◆ **DATA RECORDS**
##########

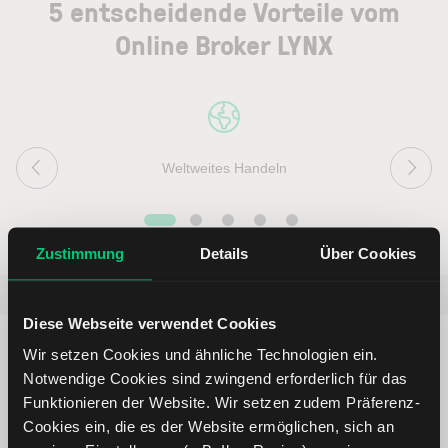
5 entscheidende Vorteile vom
Online Broker LYNX
Weltweites Handeln
Zustimmung
Details
Über Cookies
Beliebt
ETR:PLUN
Aktien im F
Diese Webseite verwendet Cookies
Wir setzen Cookies und ähnliche Technologien ein.
Notwendige Cookies sind zwingend erforderlich für das
Funktionieren der Website. Wir setzen zudem Präferenz-
Immer up to date – mit unseren
Cookies ein, die es der Website ermöglichen, sich an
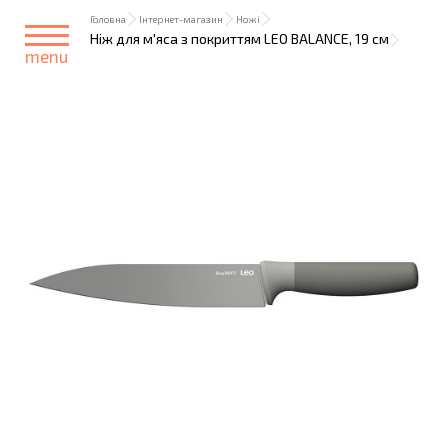
Головна
Інтернет-магазин
Ножі
Ніж для м'яса з покриттям LEO BALANCE, 19 см
menu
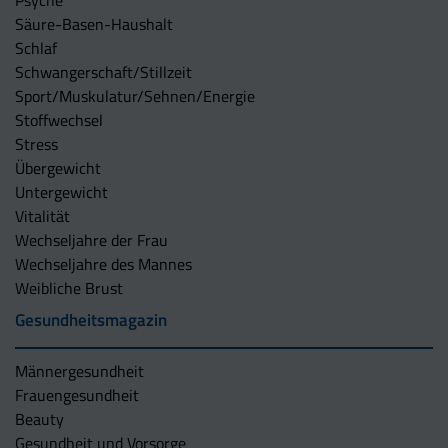
Säure-Basen-Haushalt
Schlaf
Schwangerschaft/Stillzeit
Sport/Muskulatur/Sehnen/Energie
Stoffwechsel
Stress
Übergewicht
Untergewicht
Vitalität
Wechseljahre der Frau
Wechseljahre des Mannes
Weibliche Brust
Gesundheitsmagazin
Männergesundheit
Frauengesundheit
Beauty
Gesundheit und Vorsorge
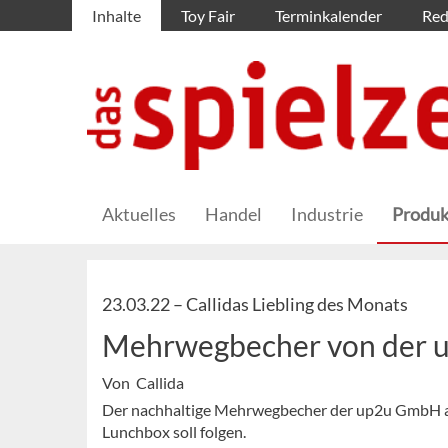
Inhalte
Toy Fair
Terminkalender
Red
Aktuelles
Handel
Industrie
Produk
23.03.22 –
Callidas Liebling des Monats
Mehrwegbecher von der
Von Callida
Der nachhaltige Mehrwegbecher der up2u GmbH aus
Lunchbox soll folgen.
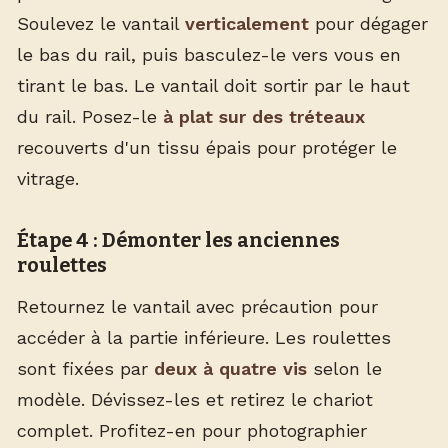
Soulevez le vantail
verticalement
pour dégager
le bas du rail, puis basculez-le vers vous en
tirant le bas. Le vantail doit sortir par le haut
du rail. Posez-le
à plat sur des tréteaux
recouverts d'un tissu épais pour protéger le
vitrage.
Étape 4 : Démonter les anciennes
roulettes
Retournez le vantail avec précaution pour
accéder à la partie inférieure. Les roulettes
sont fixées par
deux à quatre vis
selon le
modèle. Dévissez-les et retirez le chariot
complet. Profitez-en pour photographier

##########

Extract from the listing above the lines between the line containing "pour dégager" and the line containing "Retournez le vantail avec précaution pour", keeping both of those lines. Output nothing else.

◆ **REPLY TO THE TASK**
pour dégager
le bas du rail, puis basculez-le vers vous en
tirant le bas. Le vantail doit sortir par le haut
du rail. Posez-le
à plat sur des tréteaux
recouverts d'un tissu épais pour protéger le
vitrage.
Étape 4 : Démonter les anciennes
roulettes
Retournez le vantail avec précaution pour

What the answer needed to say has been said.